Also in accordance with an embodiment of the invention the detector apparatus comprises:

a first detector for sensing radiation within a first frequency range outside the visible spectrum and providing an output indication I in response to receipt of such radiation; a second detector for sensing radiation within a second frequency range outside the visible spectrum and providing an output indication II in response to receipt of such radiation; and logic means for ANDing said output indications I and II and providing an output indication III of simultaneous receipt of radiation within said first and second frequency ranges.

Additionally, in accordance with an embodiment of the invention extinguishing agent distribution means comprises a quick response pressure detector providing an indication of steady state pressure at which said extinguishing agent is maintained and a discharge indication indicating release of said extinguishing agent.

Further in accordance with an embodiment of the invention extinguishing agent distribution means also comprises low drag deflection means for directing a high speed fluid flow of extinguishing agent into said protected volume, the deflection means having a plurality of generally planar elements joined to each other at their respective edges or drawn from one piece to define a common apex and arranged about an axis passing through said apex which is directed parallel to and facing the incoming fluid flow.

BRIEF DESCRIPTION OF THE DRAWINGS

The invention will be more fully understood and appreciated from the following detailed description taken in conjunction with the drawings in which:

FIG. 1 is a block diagram of fire and explosion detection apparatus constructed and operative in accordance with an embodiment of the invention;

FIG. 2 is a plot of pressure versus time in an explosion situation;

FIG. 3 is a block diagram of signal processing circuitry which may be employed in the apparatus of FIG. 1;

FIG. 4 is a schematic illustration showing the placement of extinguishing material containers and associated equipment in a typical armored vehicle in accordance with an embodiment of the invention;

FIGS. 5A and 5B are flow charts respectively illustrating normal and combat modes of the logical operation of actuation circuitry constructed and operative in accordance with an embodiment of the invention;

FIG. 6 is an illustration of one embodiment of an extinguishing material container, release valve assembly and pressure monitor constructed and operative in accordance with an embodiment of the invention;

FIGS. 7A, 7B, 7C and 7D are illustrations of one embodiment of a deflector constructed and operative in accordance with an embodiment of the invention.
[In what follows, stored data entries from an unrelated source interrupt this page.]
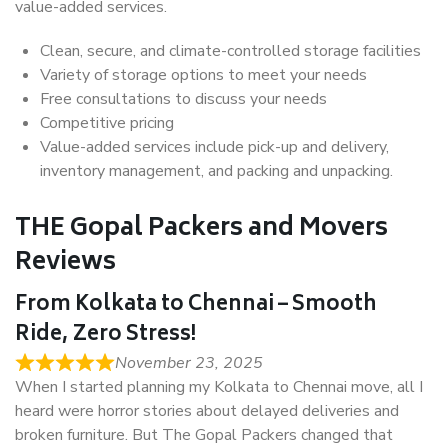
value-added services.
Clean, secure, and climate-controlled storage facilities
Variety of storage options to meet your needs
Free consultations to discuss your needs
Competitive pricing
Value-added services include pick-up and delivery,
inventory management, and packing and unpacking.
THE Gopal Packers and Movers
Reviews
From Kolkata to Chennai – Smooth
Ride, Zero Stress!
November 23, 2025
When I started planning my Kolkata to Chennai move, all I
heard were horror stories about delayed deliveries and
broken furniture. But The Gopal Packers changed that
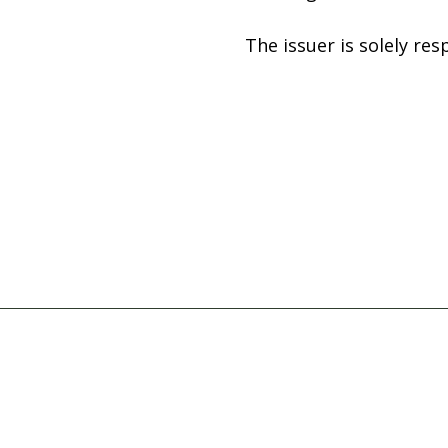
The issuer is solely re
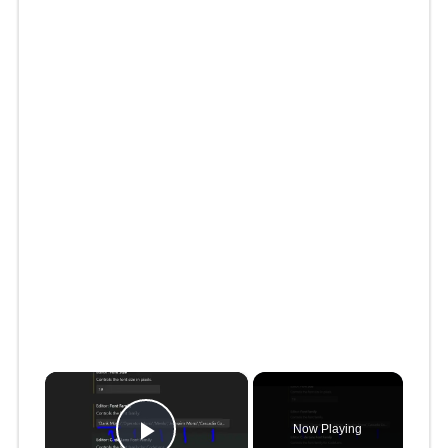
×
Now Playing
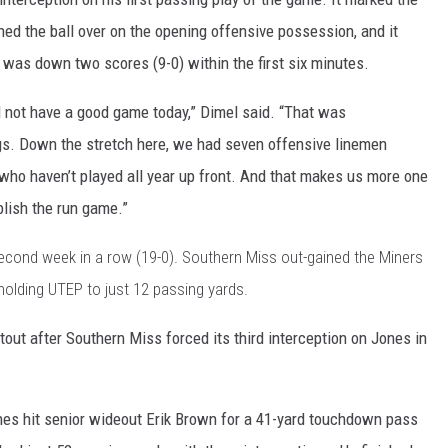
ed the ball over on the opening offensive possession, and it
was down two scores (9-0) within the first six minutes.
 not have a good game today,” Dimel said. “That was
s. Down the stretch here, we had seven offensive linemen
 who haven’t played all year up front. And that makes us more one
lish the run game.”
second week in a row (19-0). Southern Miss out-gained the Miners
le holding UTEP to just 12 passing yards.
tout after Southern Miss forced its third interception on Jones in
ones hit senior wideout Erik Brown for a 41-yard touchdown pass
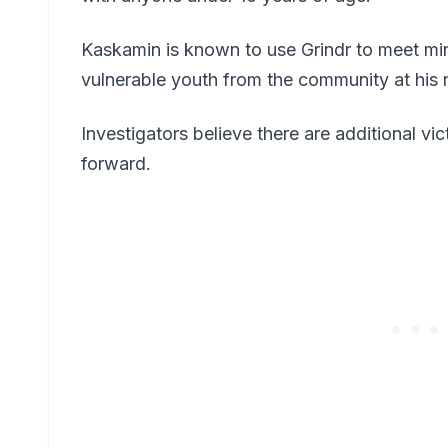
Kaskamin is known to use Grindr to meet min
vulnerable youth from the community at his
Investigators believe there are additional v
forward.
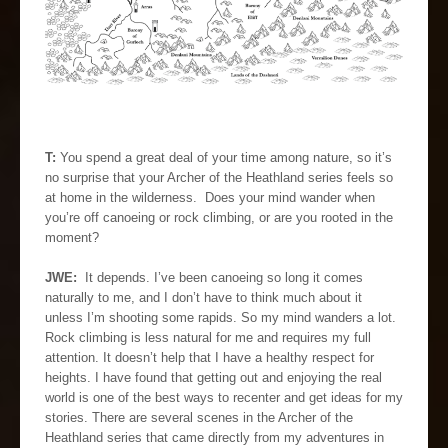
T:
You spend a great deal of your time among nature, so it’s
no surprise that your Archer of the Heathland series feels so
at home in the wilderness. Does your mind wander when
you’re off canoeing or rock climbing, or are you rooted in the
moment?
JWE:
It depends. I’ve been canoeing so long it comes
naturally to me, and I don’t have to think much about it
unless I’m shooting some rapids. So my mind wanders a lot.
Rock climbing is less natural for me and requires my full
attention. It doesn’t help that I have a healthy respect for
heights. I have found that getting out and enjoying the real
world is one of the best ways to recenter and get ideas for my
stories. There are several scenes in the Archer of the
Heathland series that came directly from my adventures in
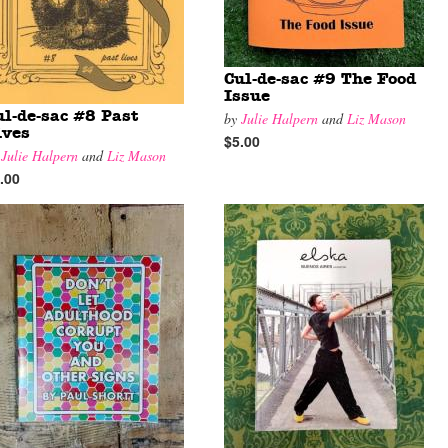
Cul-de-sac #9 The Food
Issue
ul-de-sac #8 Past
by
Julie Halpern
and
Liz Mason
ives
$5.00
y
Julie Halpern
and
Liz Mason
.00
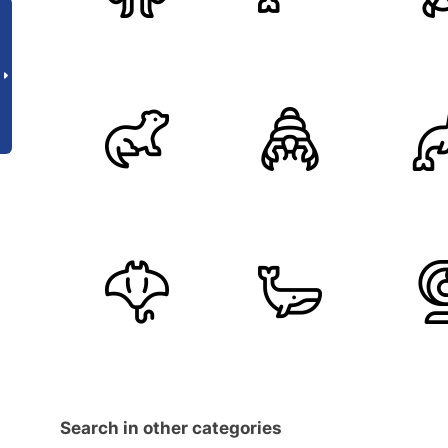
Search in other categories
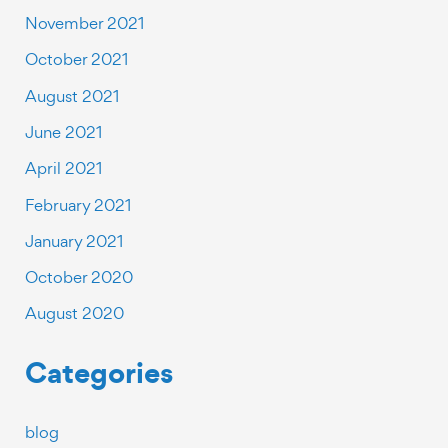
November 2021
October 2021
August 2021
June 2021
April 2021
February 2021
January 2021
October 2020
August 2020
Categories
blog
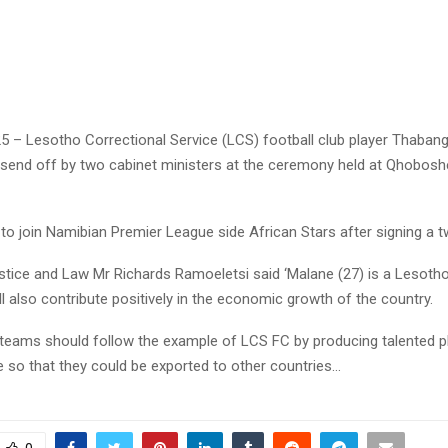
25 – Lesotho Correctional Service (LCS) football club player Thaban
s send off by two cabinet ministers at the ceremony held at Qhobos
 to join Namibian Premier League side African Stars after signing a t
ustice and Law Mr Richards Ramoeletsi said ‘Malane (27) is a Lesot
ll also contribute positively in the economic growth of the country.
 teams should follow the example of LCS FC by producing talented p
e so that they could be exported to other countries…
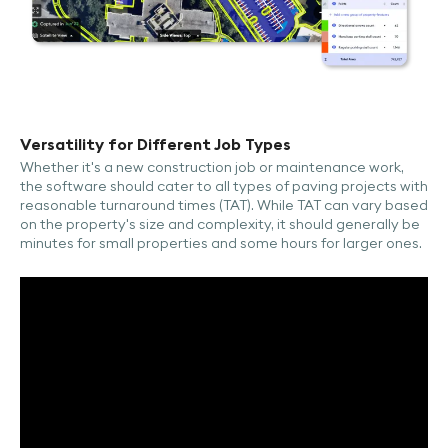
Versatility for Different Job Types
Whether it's a new construction job or maintenance work,
the software should cater to all types of paving projects with
reasonable turnaround times (TAT). While TAT can vary based
on the property's size and complexity, it should generally be
minutes for small properties and some hours for larger ones.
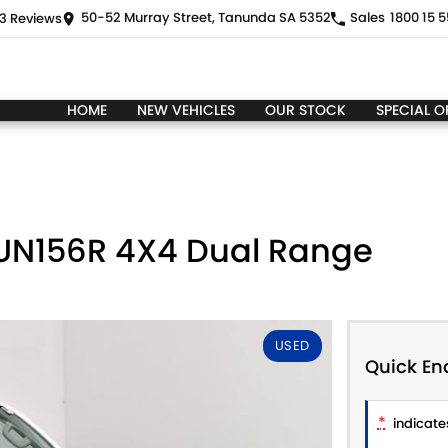
50-52 Murray Street, Tanunda SA 5352
Sales
1800 15 5
3
Review
s
HOME
NEW VEHICLES
OUR STOCK
SPECIAL O
GUN156R 4X4 Dual Range
USED
Quick En
*
indicates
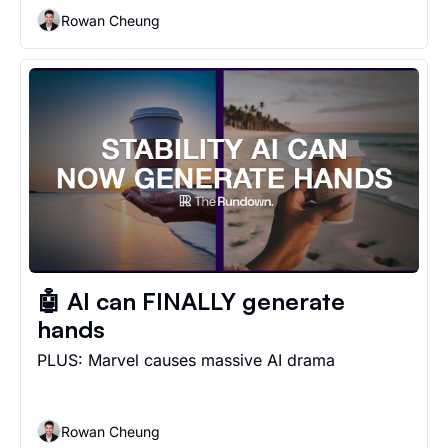
Rowan Cheung
🤖 AI can FINALLY generate 
hands
PLUS: Marvel causes massive AI drama
Rowan Cheung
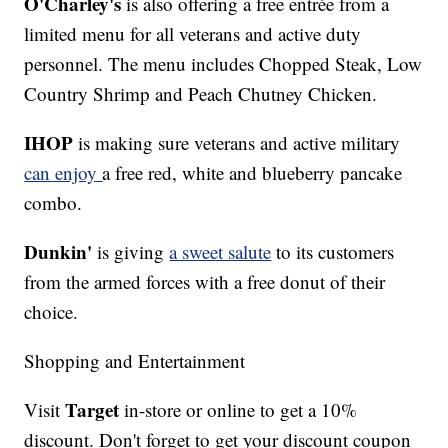
O'Charley's
is also offering a free entrée from a
limited menu for all veterans and active duty
personnel. The menu includes Chopped Steak, Low
Country Shrimp and Peach Chutney Chicken.
IHOP
is making sure veterans and active military
can enjoy
a free red, white and blueberry pancake
combo.
Dunkin'
is giving
a sweet salute
to its customers
from the armed forces with a free donut of their
choice.
Shopping and Entertainment
Target
Visit
in-store or online to get a 10%
discount. Don't forget to get your discount coupon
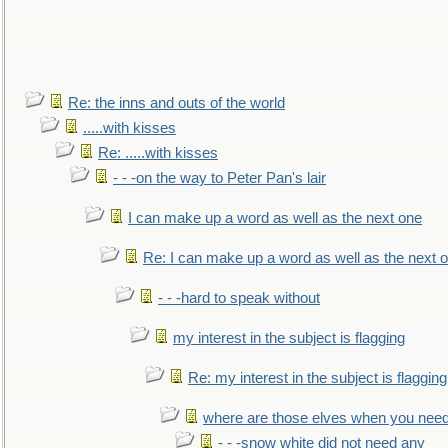
Re: the inns and outs of the world
.....with kisses
Re: .....with kisses
- - -on the way to Peter Pan's lair
I can make up a word as well as the next one
Re: I can make up a word as well as the next 
- - -hard to speak without
my interest in the subject is flagging
Re: my interest in the subject is flagging
where are those elves when you nee
- - -snow white did not need any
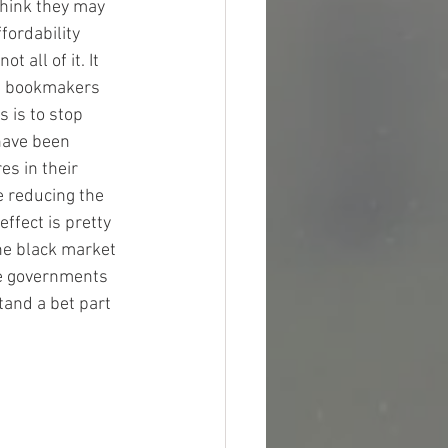
think they may 
fordability 
 all of it. It 
ps bookmakers 
 is to stop 
have been 
s in their 
e reducing the 
ffect is pretty 
the black market 
ve governments 
tand a bet part 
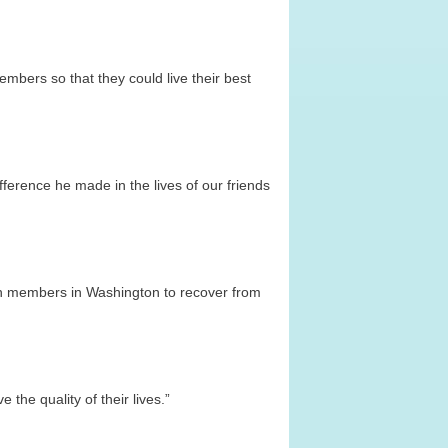
mbers so that they could live their best
ference he made in the lives of our friends
lion members in Washington to recover from
the quality of their lives.”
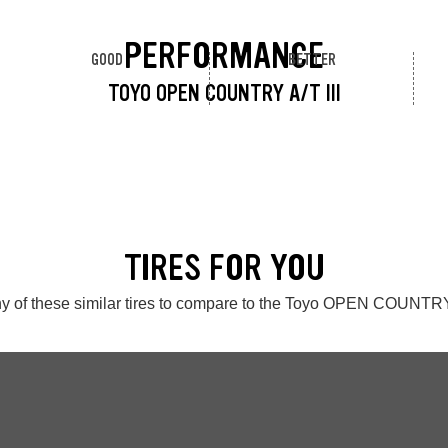
PERFORMANCE
GOOD
BETTER
TOYO OPEN COUNTRY A/T III
TIRES FOR YOU
y of these similar tires to compare to the Toyo OPEN COUNTRY 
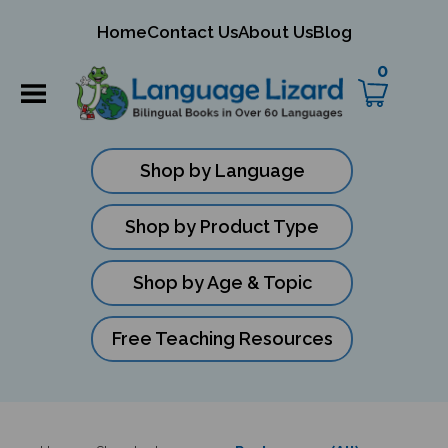
mit
Home
Contact Us
About Us
Blog
ch
0
Shop by Language
Shop by Product Type
Shop by Age & Topic
Free Teaching Resources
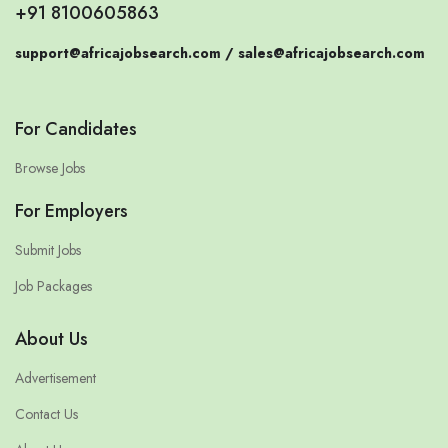
+91 8100605863
support@africajobsearch.com /
sales@africajobsearch.com
For Candidates
Browse Jobs
For Employers
Submit Jobs
Job Packages
About Us
Advertisement
Contact Us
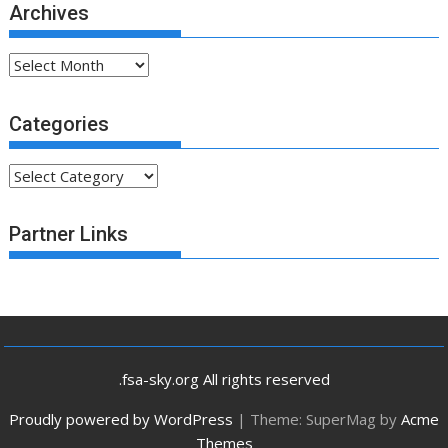
Archives
Archives
Categories
Categories
Partner Links
.fsa-sky.org All rights reserved
Proudly powered by WordPress
|
Theme: SuperMag by
Acme
Themes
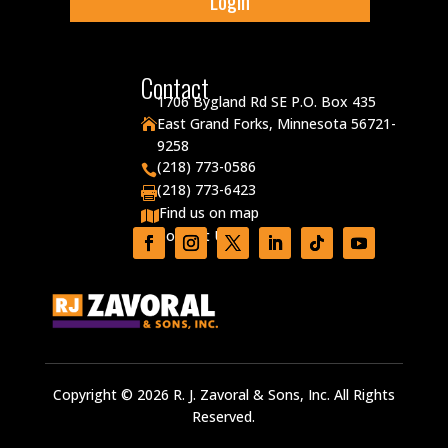
Login
Contact
1706 Bygland Rd SE P.O. Box 435
East Grand Forks, Minnesota 56721-

9258
(218) 773-0586

(218) 773-6423

Find us on map

Contact Us

Copyright © 2026 R. J. Zavoral & Sons, Inc. All Rights
Reserved.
FIG. 7B is a view taken along the section lines B--B of FIG. 7D; FIG. 7A is a view looking in the direction of lines A--A of FIG. 7C;

FIGS. 8A and 8B are illustrations of another embodiment of a deflector constructed and operative in accordance with an embodiment of the invention; FIG. 8A is a view taken along the section lines A--A of FIG. 8B.

DESCRIPTION OF THE PREFERRED EMBODIMENTS

Referring now to FIG. 1 there is shown fire and explosion detection circuitry constructed and operative in accordance with an embodiment of the invention and comprising an infrared radiation detector 31 and an ultraviolet radiation detector 33. Infrared radiation detector 31 may be any suitable type of infrared detector operating in the wave length range of 1.5 to 3.0 microns and typically receives current from a 12 or 24 volt DC power supply 34. Such an infrared radiation detector is Model P 398 R manufactured by HAMAMATZO TV CO.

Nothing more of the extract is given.